Дело о мастере добрых дел
Шрифт:
И снова непорядок в палате. Кайя должна быть, но Кайи нет. Понятно, почему в детском всегда жалобы на недостаток чего-то. В первую очередь там господствует недостаток ума и дисциплины, а остальные недостатки - следствие. Рыжий лежит на боку, отвернувшись к окнам, и по позе похоже, нехорошо ему. Обморок бросился первым, чувствует, когда что-то не так. Или эмпатия хорошая, или повадки Рыжего изучены. Обежал кровать, руку под голову подсунул, за ладонь взял, зашептал что-то. Жалеет. А как же "он солдат", как же "не нуждается"? Быстро меняется отношение к себе и к другим, стоит ситуации из игр в честь и славу перейти в дело... День сегодня для Рыжего сложный, ничуть не проще, чем вчера. Острой боли уже нет, но лекарственное оглушение из головы вытряслось, и вместо него пришло осознание болезни и полной беспомощности - ни встать, ни сделать что-то самому,
Илан проверил маркировку на биксе с инструментом - свежий, утро, хоть тут подсуетились. Прочел последние записи в листке, взял стетоскоп, послушал, обстучал, дышит симметрично, на сердце без шумов. Повернул на спину, посмотрел шов, пощупал живот.
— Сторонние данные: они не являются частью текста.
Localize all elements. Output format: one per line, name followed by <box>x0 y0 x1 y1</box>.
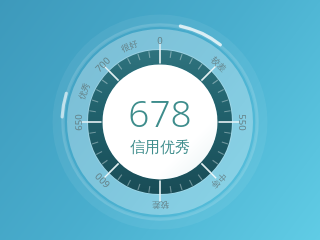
staticText: 650 <box>72 114 85 131</box>
staticText: 678 <box>128 87 192 137</box>
staticText: 700 <box>92 54 113 75</box>
staticText: 很好 <box>120 38 140 55</box>
staticText: 中等 <box>209 171 228 190</box>
staticText: 0 <box>157 34 163 47</box>
staticText: 600 <box>92 170 113 191</box>
staticText: 较差 <box>209 55 228 74</box>
button[interactable]: Credit score 678, 信用优秀 <box>100 87 220 161</box>
staticText: 较差 <box>152 199 169 210</box>
staticText: 信用优秀 <box>130 138 190 157</box>
staticText: 550 <box>236 114 249 131</box>
staticText: 优秀 <box>76 82 93 102</box>
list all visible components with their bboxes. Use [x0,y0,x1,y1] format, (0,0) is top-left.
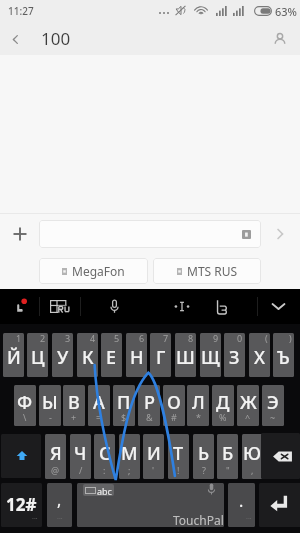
staticText: Ь [198,441,210,466]
button[interactable]: 1 [3,333,24,377]
button[interactable]: Enter [259,483,300,527]
staticText: Ю [243,441,262,466]
staticText: Ъ [277,345,290,370]
button[interactable]: / [70,434,91,479]
button[interactable]: ; [119,434,140,479]
staticText: И [147,441,161,466]
staticText: TouchPal [173,512,223,527]
staticText: А [93,390,105,415]
staticText: Х [254,345,265,370]
button[interactable]: % [212,385,234,426]
button[interactable]: ! [168,434,189,479]
staticText: 6 [139,333,145,344]
button[interactable]: 9 [200,333,221,377]
staticText: , [57,489,62,511]
staticText: . [239,490,244,512]
staticText: \ [23,411,27,423]
button[interactable]: Back [0,24,30,54]
button[interactable]: , [47,483,72,527]
button[interactable]: Gesture input [4,294,35,319]
button[interactable]: MTS RUS [153,258,261,284]
staticText: 5 [114,333,120,344]
staticText: , [251,464,254,476]
button[interactable]: " [217,434,238,479]
button[interactable]: 7 [150,333,171,377]
staticText: Б [222,441,234,466]
button[interactable]: + [63,385,85,426]
button[interactable]: @ [45,434,66,479]
button[interactable]: Send [265,219,295,249]
staticText: ( [265,333,268,344]
button[interactable]: MegaFon [39,258,148,284]
staticText: 11:27 [8,4,34,18]
button[interactable]: Clipboard [206,294,237,319]
button[interactable]: ( [249,333,270,377]
button[interactable]: ^ [237,385,259,426]
staticText: ··· [246,514,252,524]
button[interactable]: * [187,385,209,426]
button[interactable]: ~ [262,385,284,426]
button[interactable]: 0 [224,333,245,377]
button[interactable]: 4 [77,333,98,377]
staticText: = [96,411,102,423]
staticText: С [99,441,111,466]
button[interactable]: ? [193,434,214,479]
staticText: ? [202,464,206,476]
button[interactable]: \ [14,385,36,426]
staticText: + [71,411,77,423]
button[interactable]: Add attachment [0,214,39,254]
staticText: abc [97,485,112,497]
button[interactable]: Contact details [267,26,293,52]
staticText: Д [216,390,230,415]
staticText: % [219,411,227,423]
staticText: ~ [270,411,276,423]
staticText: Л [192,390,205,415]
button[interactable] [39,220,261,248]
button[interactable]: 6 [126,333,147,377]
button[interactable]: Voice input [99,294,130,319]
button[interactable]: Space [77,483,224,527]
staticText: Ч [74,441,87,466]
button[interactable]: ' [143,434,164,479]
button[interactable]: , [242,434,263,479]
button[interactable]: $ [113,385,135,426]
button[interactable]: : [94,434,115,479]
button[interactable]: Backspace [261,433,300,479]
staticText: MegaFon [72,263,125,279]
button[interactable]: 2 [27,333,48,377]
button[interactable]: Hide keyboard [263,294,294,319]
staticText: 0 [237,333,243,344]
staticText: 100 [41,27,71,50]
button[interactable]: - [39,385,61,426]
button[interactable]: # [163,385,185,426]
staticText: Э [267,390,279,415]
staticText: Ш [176,345,195,370]
staticText: Ф [17,390,33,415]
button[interactable]: = [88,385,110,426]
button[interactable]: . [228,483,255,527]
button[interactable]: Switch language [44,294,76,319]
button[interactable]: Symbols [1,483,42,527]
button[interactable]: 5 [101,333,122,377]
staticText: Г [156,345,166,370]
staticText: З [229,345,240,370]
staticText: 9 [213,333,219,344]
staticText: / [79,464,83,476]
staticText: Ж [240,390,257,415]
staticText: : [103,464,106,476]
button[interactable]: Cursor control [166,294,197,319]
staticText: Я [50,441,62,466]
staticText: Й [7,345,21,370]
staticText: ' [152,464,155,476]
button[interactable]: 3 [52,333,73,377]
button[interactable]: 8 [175,333,196,377]
staticText: @ [51,464,60,476]
staticText: ! [177,464,180,476]
staticText: 1 [16,333,22,344]
button[interactable]: & [138,385,160,426]
staticText: 2 [40,333,46,344]
staticText: Щ [201,345,220,370]
button[interactable]: ) [273,333,294,377]
staticText: Н [130,345,144,370]
button[interactable]: Shift [1,434,41,478]
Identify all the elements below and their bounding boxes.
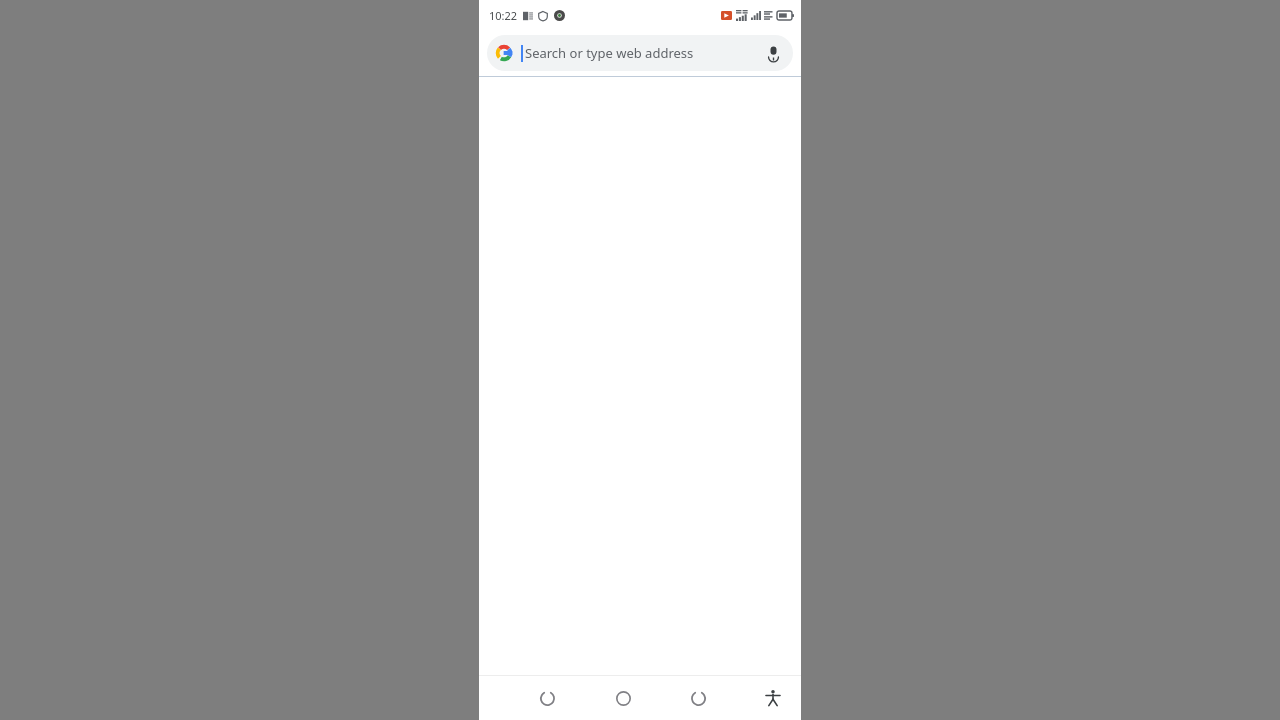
button[interactable]: Accessibility	[751, 676, 795, 720]
staticText: Search or type web address	[525, 44, 761, 62]
button[interactable]: Search or type web address	[487, 35, 793, 71]
button[interactable]: Back	[525, 676, 569, 720]
button[interactable]: Voice search	[761, 41, 785, 65]
staticText: 10:22	[489, 8, 518, 23]
button[interactable]: Recent apps	[676, 676, 720, 720]
button[interactable]: Home	[601, 676, 645, 720]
Сегодня никакой имитации зрения, глаза у Рыжего совершенно слепые и несчастные, жесты невпопад, Обморока находит, наугад водя рукой в пространстве. Илан стал набирать в шприцы лекарства. Глушить больше не будем, был бы здесь один, без жалелки, можно было бы подержать еще под снотворным, но, раз есть Обморок, пусть старается. У него получается неплохо, он научился необходимому уходу и даже шепотом выговаривает "я с тобой" и "хороший", хоть и запинается, и голос его еле слышен, а еще у него от собственного разворота в понимании действительности иногда бледнеют щеки, а иногда розовеют уши. Проблем со здоровьем, не считая обычных послеоперационных, у Рыжего совершенно никаких, ничего лишнее не болит, нигде не осложнилось, не отвалилось и не выросло, не упало и не подскочило. Просто стало тяжко на душе, собственная слабость злит и огорчает. Сильный и, до недавнего времени, здоровый человек такое положение переживает глубже чем тот, кто привык распускать нюни и пользоваться помощью. Но и выходит из него проще. Нужно только подкопить сил.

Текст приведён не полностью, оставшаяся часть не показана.